== Available records

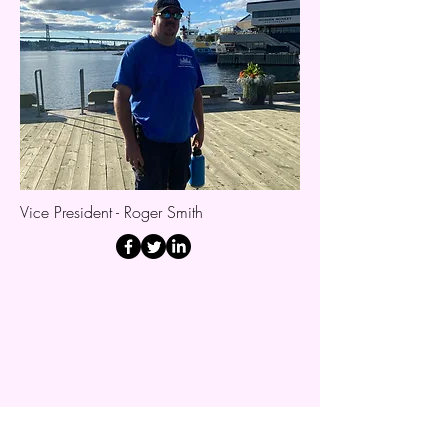
Vice President - Roger Smith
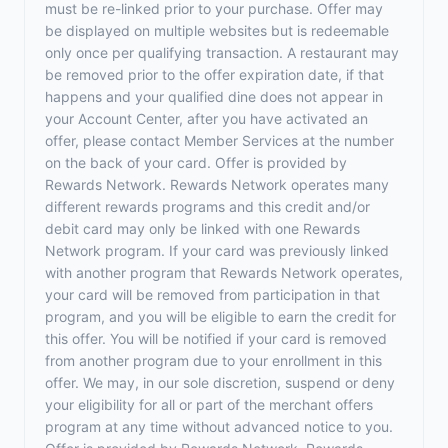
must be re-linked prior to your purchase. Offer may
be displayed on multiple websites but is redeemable
only once per qualifying transaction. A restaurant may
be removed prior to the offer expiration date, if that
happens and your qualified dine does not appear in
your Account Center, after you have activated an
offer, please contact Member Services at the number
on the back of your card. Offer is provided by
Rewards Network. Rewards Network operates many
different rewards programs and this credit and/or
debit card may only be linked with one Rewards
Network program. If your card was previously linked
with another program that Rewards Network operates,
your card will be removed from participation in that
program, and you will be eligible to earn the credit for
this offer. You will be notified if your card is removed
from another program due to your enrollment in this
offer. We may, in our sole discretion, suspend or deny
your eligibility for all or part of the merchant offers
program at any time without advanced notice to you.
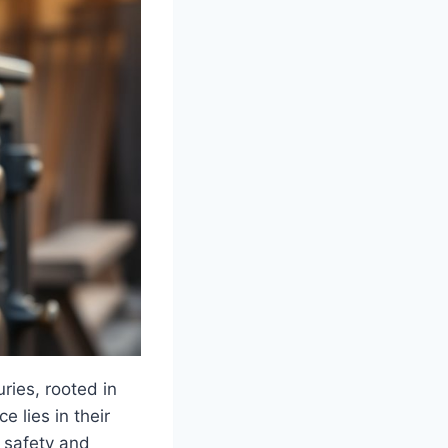
ries, rooted in
 lies in their
 safety and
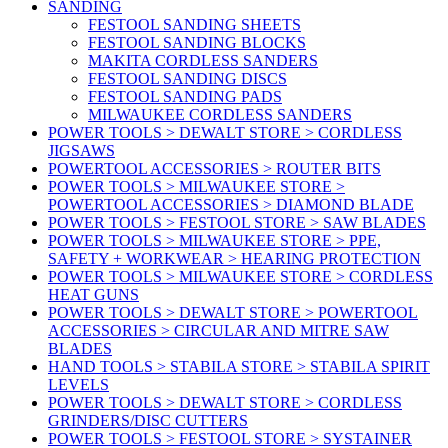
SANDING
FESTOOL SANDING SHEETS
FESTOOL SANDING BLOCKS
MAKITA CORDLESS SANDERS
FESTOOL SANDING DISCS
FESTOOL SANDING PADS
MILWAUKEE CORDLESS SANDERS
POWER TOOLS > DEWALT STORE > CORDLESS
JIGSAWS
POWERTOOL ACCESSORIES > ROUTER BITS
POWER TOOLS > MILWAUKEE STORE >
POWERTOOL ACCESSORIES > DIAMOND BLADE
POWER TOOLS > FESTOOL STORE > SAW BLADES
POWER TOOLS > MILWAUKEE STORE > PPE,
SAFETY + WORKWEAR > HEARING PROTECTION
POWER TOOLS > MILWAUKEE STORE > CORDLESS
HEAT GUNS
POWER TOOLS > DEWALT STORE > POWERTOOL
ACCESSORIES > CIRCULAR AND MITRE SAW
BLADES
HAND TOOLS > STABILA STORE > STABILA SPIRIT
LEVELS
POWER TOOLS > DEWALT STORE > CORDLESS
GRINDERS/DISC CUTTERS
POWER TOOLS > FESTOOL STORE > SYSTAINER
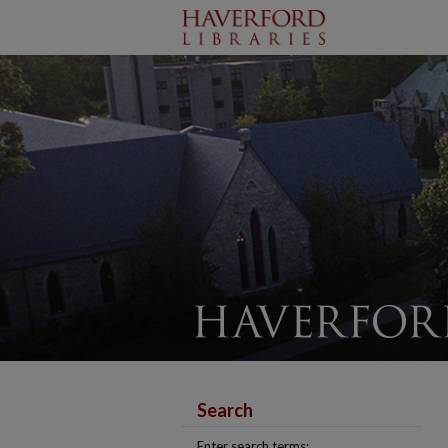
Search
Enter search terms:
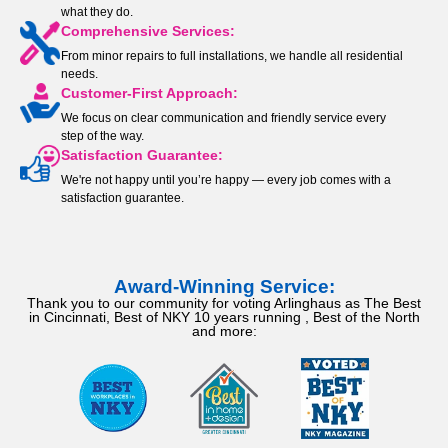
what they do.
Comprehensive Services:
From minor repairs to full installations, we handle all residential
needs.
Customer-First Approach:
We focus on clear communication and friendly service every
step of the way.
Satisfaction Guarantee:
We're not happy until you’re happy — every job comes with a
satisfaction guarantee.
Award-Winning Service:
Thank you to our community for voting Arlinghaus as The Best
in Cincinnati, Best of NKY 10 years running , Best of the North
and more:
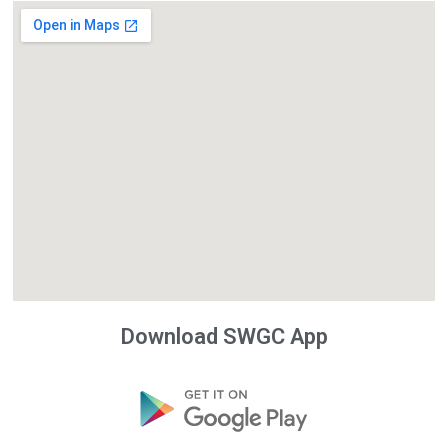
Download SWGC App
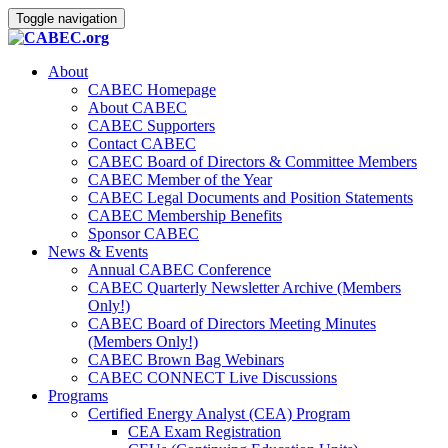
Toggle navigation
About
CABEC Homepage
About CABEC
CABEC Supporters
Contact CABEC
CABEC Board of Directors & Committee Members
CABEC Member of the Year
CABEC Legal Documents and Position Statements
CABEC Membership Benefits
Sponsor CABEC
News & Events
Annual CABEC Conference
CABEC Quarterly Newsletter Archive (Members
Only!)
CABEC Board of Directors Meeting Minutes
(Members Only!)
CABEC Brown Bag Webinars
CABEC CONNECT Live Discussions
Programs
Certified Energy Analyst (CEA) Program
CEA Exam Registration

====

## What is needed
Output nothing but the lines from the one that contains "(Members Only!)" through the final line of the entries above, exactly as they appear.

## Answer to the exercise
(Members Only!)
CABEC Brown Bag Webinars
CABEC CONNECT Live Discussions
Programs
Certified Energy Analyst (CEA) Program
CEA Exam Registration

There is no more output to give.